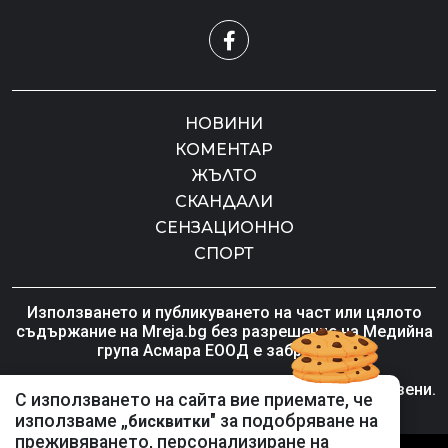
НОВИНИ
КОМЕНТАР
ЖЪЛТО
СКАНДАЛИ
СЕНЗАЦИОННО
СПОРТ
Използването и публикуването на част или цялото
съдържание на Mreja.bg без разрешение на Медийна
група Асмара ЕООД е забранено.
© 2010 - 2026 | Mreja.bg. Всички права запазени.
С използването на сайта вие приемате, че
използваме „
" за подобряване на
бисквитки
преживяването, персонализиране на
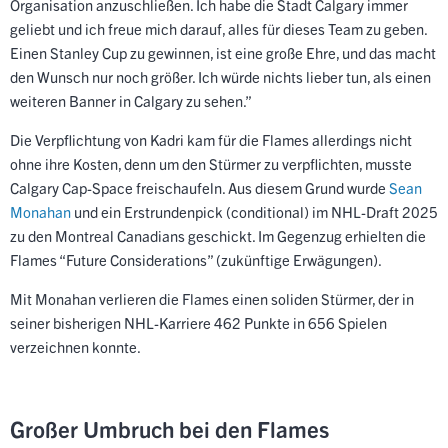
Organisation anzuschließen. Ich habe die Stadt Calgary immer
geliebt und ich freue mich darauf, alles für dieses Team zu geben.
Einen Stanley Cup zu gewinnen, ist eine große Ehre, und das macht
den Wunsch nur noch größer. Ich würde nichts lieber tun, als einen
weiteren Banner in Calgary zu sehen.”
Die Verpflichtung von Kadri kam für die Flames allerdings nicht
ohne ihre Kosten, denn um den Stürmer zu verpflichten, musste
Calgary Cap-Space freischaufeln. Aus diesem Grund wurde
Sean
Monahan
und ein Erstrundenpick (conditional) im NHL-Draft 2025
zu den Montreal Canadians geschickt. Im Gegenzug erhielten die
Flames “Future Considerations” (zukünftige Erwägungen).
Mit Monahan verlieren die Flames einen soliden Stürmer, der in
seiner bisherigen NHL-Karriere 462 Punkte in 656 Spielen
verzeichnen konnte.
Großer Umbruch bei den Flames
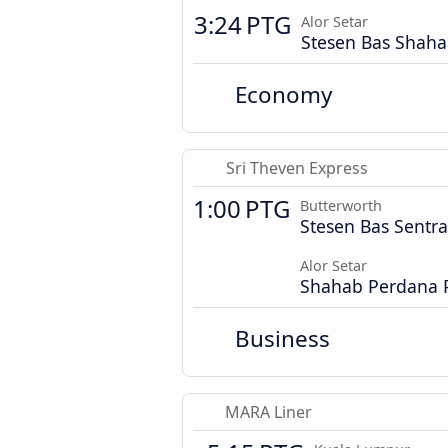
3:24 PTG
Alor Setar
Stesen Bas Shah
Economy
Sri Theven Express
1:00 PTG
Butterworth
Stesen Bas Sentra
Alor Setar
Shahab Perdana 
Business
MARA Liner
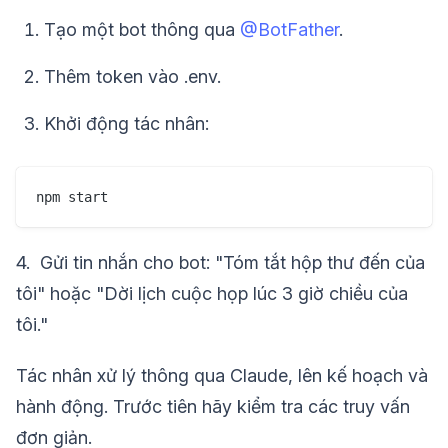
Tạo một bot thông qua
@BotFather
.
Thêm token vào .env.
Khởi động tác nhân:
npm start
4. Gửi tin nhắn cho bot: "Tóm tắt hộp thư đến của
tôi" hoặc "Dời lịch cuộc họp lúc 3 giờ chiều của
tôi."
Tác nhân xử lý thông qua Claude, lên kế hoạch và
hành động. Trước tiên hãy kiểm tra các truy vấn
đơn giản.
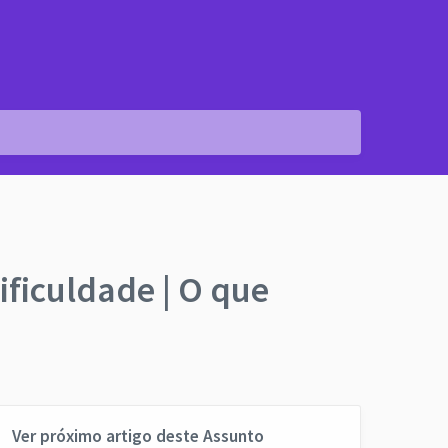
ificuldade | O que
Ver próximo artigo deste Assunto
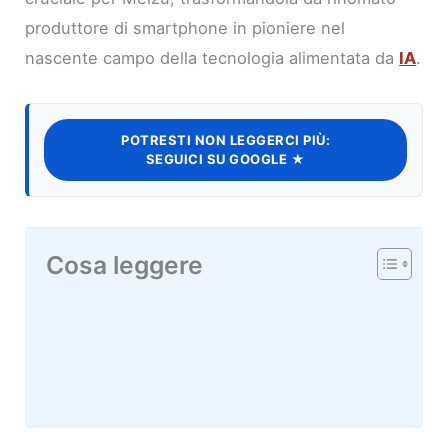
produttore di smartphone in pioniere nel
nascente campo della tecnologia alimentata da
IA
.
POTRESTI NON LEGGERCI PIÙ:
SEGUICI SU GOOGLE ★
Cosa leggere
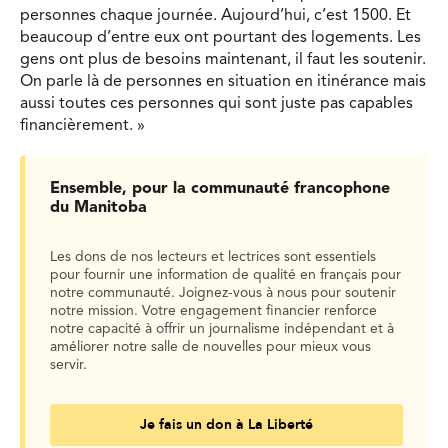
personnes chaque journée. Aujourd’hui, c’est 1500. Et
beaucoup d’entre eux ont pourtant des logements. Les
gens ont plus de besoins maintenant, il faut les soutenir.
On parle là de personnes en situation en itinérance mais
aussi toutes ces personnes qui sont juste pas capables
financièrement. »
Ensemble, pour la communauté francophone
du Manitoba
Les dons de nos lecteurs et lectrices sont essentiels
pour fournir une information de qualité en français pour
notre communauté. Joignez-vous à nous pour soutenir
notre mission. Votre engagement financier renforce
notre capacité à offrir un journalisme indépendant et à
améliorer notre salle de nouvelles pour mieux vous
servir.
Je fais un don à La Liberté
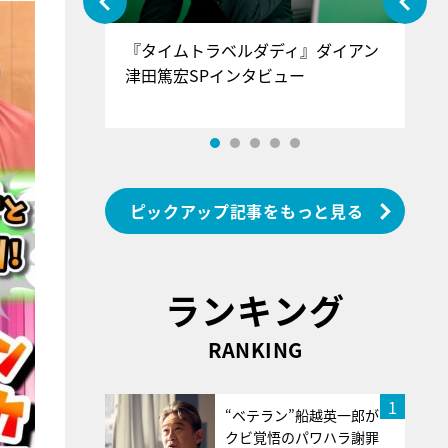
ぐ』＝LOV
『タイムトラベルダディ』ダイアン
『
香SPインタ
津田篤宏SPインタビュー
～
ピックアップ記事をもっと見る
ランキング
RANKING
1
“ベテラン”船越英一郎が
クビ覚悟のパワハラ謝罪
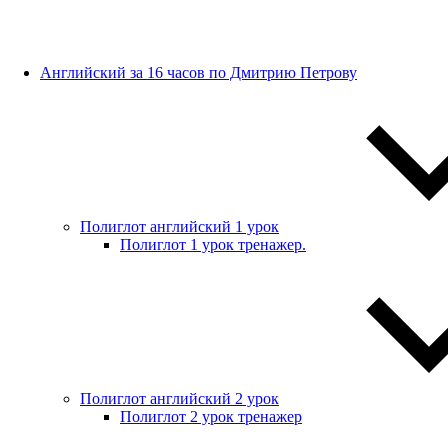
Английский за 16 часов по Дмитрию Петрову
Полиглот английский 1 урок
Полиглот 1 урок тренажер.
Полиглот английский 2 урок
Полиглот 2 урок тренажер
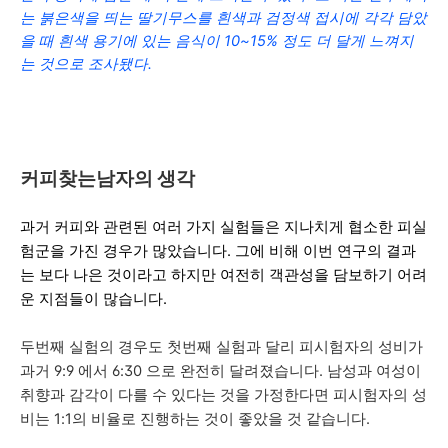
는 붉은색을 띄는 딸기무스를 흰색과 검정색 접시에 각각 담았
을 때 흰색 용기에 있는 음식이 10~15% 정도 더 달게 느껴지
는 것으로 조사됐다.
커피찾는남자의 생각
과거 커피와 관련된 여러 가지 실험들은 지나치게 협소한
피실
험군
을 가진 경우가 많았습니다. 그에 비해 이번 연구의 결과
는 보다 나은 것이라고 하지만 여전히
객관성
을 담보하기 어려
운 지점들이 많습니다.
두번째 실험의 경우도 첫번째 실험과 달리 피시험자의
성비
가
과거
9:9
에서
6:30
으로 완전히 달려졌습니다. 남성과 여성이
취향과 감각이 다를 수 있다는 것을 가정한다면 피시험자의 성
비는
1:1
의 비율로 진행하는 것이 좋았을 것 같습니다.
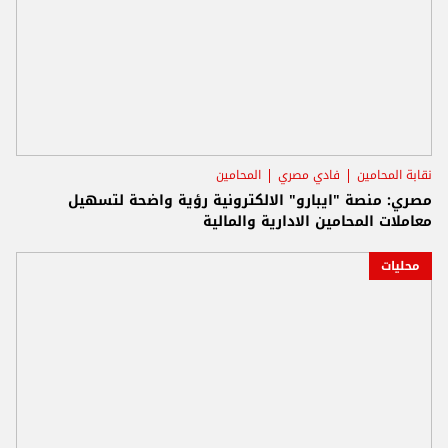
نقابة المحامين
فادي مصري
المحامين
مصري: منصة "ايبارو" الالكترونية رؤية واضحة لتسهيل
معاملات المحامين الادارية والمالية
محليات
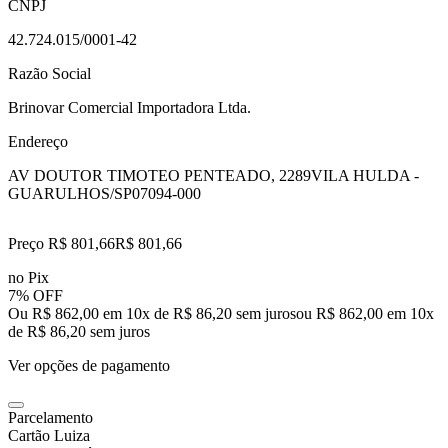
CNPJ
42.724.015/0001-42
Razão Social
Brinovar Comercial Importadora Ltda.
Endereço
AV DOUTOR TIMOTEO PENTEADO, 2289
VILA HULDA -
GUARULHOS/SP
07094-000
Preço R$ 801,66
R$
801
,
66
no Pix
7% OFF
Ou R$ 862,00 em 10x de R$ 86,20 sem juros
ou
R$ 862,00
em
10
x
de
R$ 86,20
sem juros
Ver opções de pagamento
Parcelamento
Cartão Luiza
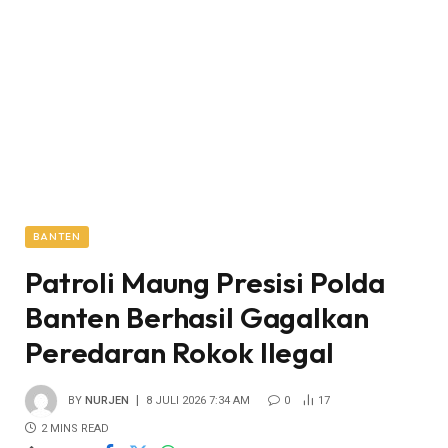
BANTEN
Patroli Maung Presisi Polda
Banten Berhasil Gagalkan
Peredaran Rokok Ilegal
BY
NURJEN
8 JULI 2026 7:34 AM
0
17
2 MINS READ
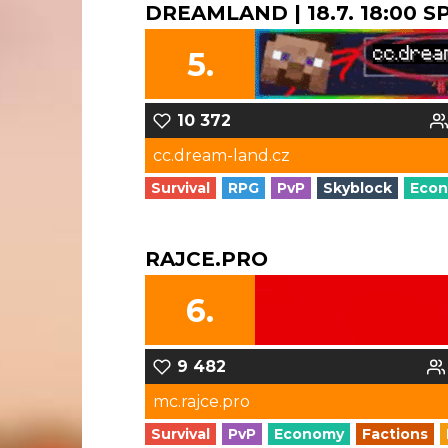
DREAMLAND | 18.7. 18:00 
5.
10 372
cc.dream-land.cz
Survival
RPG
PvP
Skyblock
Eco
RAJCE.PRO
6.
9 482
mc.rajce.pro
Survival
PvP
Economy
Factions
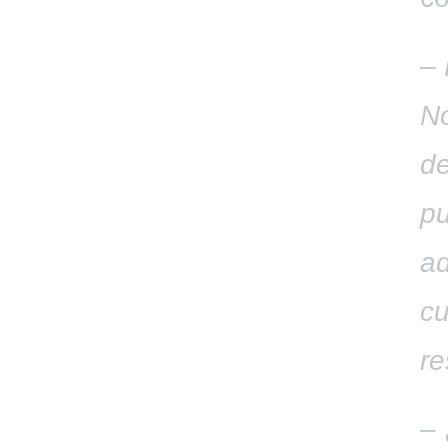
–
No
de
pu
ad
cu
re
–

::::::::

WHAT THE EXERCISE ASKS: Return all entries preceding this task exactly as they stand, leaving any picture out.

TASK RESULT:
НОВИНИ
КОМЕНТАР
ЖЪЛТО
СКАНДАЛИ
СЕНЗАЦИОННО
СПОРТ
Използването и публикуването на част или цялото
съдържание на Mreja.bg без разрешение на Медийна
група Асмара ЕООД е забранено.
© 2010 - 2026 | Mreja.bg. Всички права запазени.
С използването на сайта вие приемате, че
използваме „
" за подобряване на
бисквитки
преживяването, персонализиране на
Organisation anzuschließen. Ich habe die Stadt Calgary immer
geliebt und ich freue mich darauf, alles für dieses Team zu geben.
Einen Stanley Cup zu gewinnen, ist eine große Ehre, und das macht
den Wunsch nur noch größer. Ich würde nichts lieber tun, als einen
weiteren Banner in Calgary zu sehen.”
Die Verpflichtung von Kadri kam für die Flames allerdings nicht
ohne ihre Kosten, denn um den Stürmer zu verpflichten, musste
Calgary Cap-Space freischaufeln. Aus diesem Grund wurde
Sean
Monahan
und ein Erstrundenpick (conditional) im NHL-Draft 2025
zu den Montreal Canadians geschickt. Im Gegenzug erhielten die
Flames “Future Considerations” (zukünftige Erwägungen).
Mit Monahan verlieren die Flames einen soliden Stürmer, der in
seiner bisherigen NHL-Karriere 462 Punkte in 656 Spielen
verzeichnen konnte.
Großer Umbruch bei den Flames
3:24 PTG
Alor Setar
Stesen Bas Shah
Economy
Sri Theven Express
1:00 PTG
Butterworth
Stesen Bas Sentra
Alor Setar
Shahab Perdana 
Business
MARA Liner
Tạo một bot thông qua
@BotFather
.
Thêm token vào .env.
Khởi động tác nhân:
npm start
4. Gửi tin nhắn cho bot: "Tóm tắt hộp thư đến của
tôi" hoặc "Dời lịch cuộc họp lúc 3 giờ chiều của
tôi."
Tác nhân xử lý thông qua Claude, lên kế hoạch và
hành động. Trước tiên hãy kiểm tra các truy vấn
đơn giản.
ificuldade | O que
Ver próximo artigo deste Assunto
produttore di smartphone in pioniere nel
nascente campo della tecnologia alimentata da
IA
.
POTRESTI NON LEGGERCI PIÙ:
SEGUICI SU GOOGLE ★
Cosa leggere
personnes chaque journée. Aujourd’hui, c’est 1500. Et
beaucoup d’entre eux ont pourtant des logements. Les
gens ont plus de besoins maintenant, il faut les soutenir.
On parle là de personnes en situation en itinérance mais
aussi toutes ces personnes qui sont juste pas capables
financièrement. »
Ensemble, pour la communauté francophone
du Manitoba
Les dons de nos lecteurs et lectrices sont essentiels
pour fournir une information de qualité en français pour
notre communauté. Joignez-vous à nous pour soutenir
notre mission. Votre engagement financier renforce
notre capacité à offrir un journalisme indépendant et à
améliorer notre salle de nouvelles pour mieux vous
servir.
Je fais un don à La Liberté
ぐ』＝LOV
『タイムトラベルダディ』ダイアン
『
香SPインタ
津田篤宏SPインタビュー
～
ピックアップ記事をもっと見る
ランキング
RANKING
1
“ベテラン”船越英一郎が
クビ覚悟のパワハラ謝罪
Английский за 16 часов по Дмитрию Петрову
Полиглот английский 1 урок
Полиглот 1 урок тренажер.
Полиглот английский 2 урок
Полиглот 2 урок тренажер
는 붉은색을 띄는 딸기무스를 흰색과 검정색 접시에 각각 담았
을 때 흰색 용기에 있는 음식이 10~15% 정도 더 달게 느껴지
는 것으로 조사됐다.
커피찾는남자의 생각
과거 커피와 관련된 여러 가지 실험들은 지나치게 협소한
피실
험군
을 가진 경우가 많았습니다. 그에 비해 이번 연구의 결과
는 보다 나은 것이라고 하지만 여전히
객관성
을 담보하기 어려
운 지점들이 많습니다.
두번째 실험의 경우도 첫번째 실험과 달리 피시험자의
성비
가
과거
9:9
에서
6:30
으로 완전히 달려졌습니다. 남성과 여성이
취향과 감각이 다를 수 있다는 것을 가정한다면 피시험자의 성
비는
1:1
의 비율로 진행하는 것이 좋았을 것 같습니다.
نقابة المحامين
فادي مصري
المحامين
مصري: منصة "ايبارو" الالكترونية رؤية واضحة لتسهيل
معاملات المحامين الادارية والمالية
محليات
CNPJ
42.724.015/0001-42
Razão Social
Brinovar Comercial Importadora Ltda.
Endereço
AV DOUTOR TIMOTEO PENTEADO, 2289
VILA HULDA -
GUARULHOS/SP
07094-000
Preço R$ 801,66
R$
801
,
66
no Pix
7% OFF
Ou R$ 862,00 em 10x de R$ 86,20 sem juros
ou
R$ 862,00
em
10
x
de
R$ 86,20
sem juros
Ver opções de pagamento
Parcelamento
Cartão Luiza
BANTEN
Patroli Maung Presisi Polda
Banten Berhasil Gagalkan
Peredaran Rokok Ilegal
BY
NURJEN
8 JULI 2026 7:34 AM
0
17
2 MINS READ
DREAMLAND | 18.7. 18:00 
5.
10 372
cc.dream-land.cz
Survival
RPG
PvP
Skyblock
Eco
RAJCE.PRO
6.
9 482
mc.rajce.pro
Survival
PvP
Economy
Factions
–
No
de
pu
ad
cu
re
–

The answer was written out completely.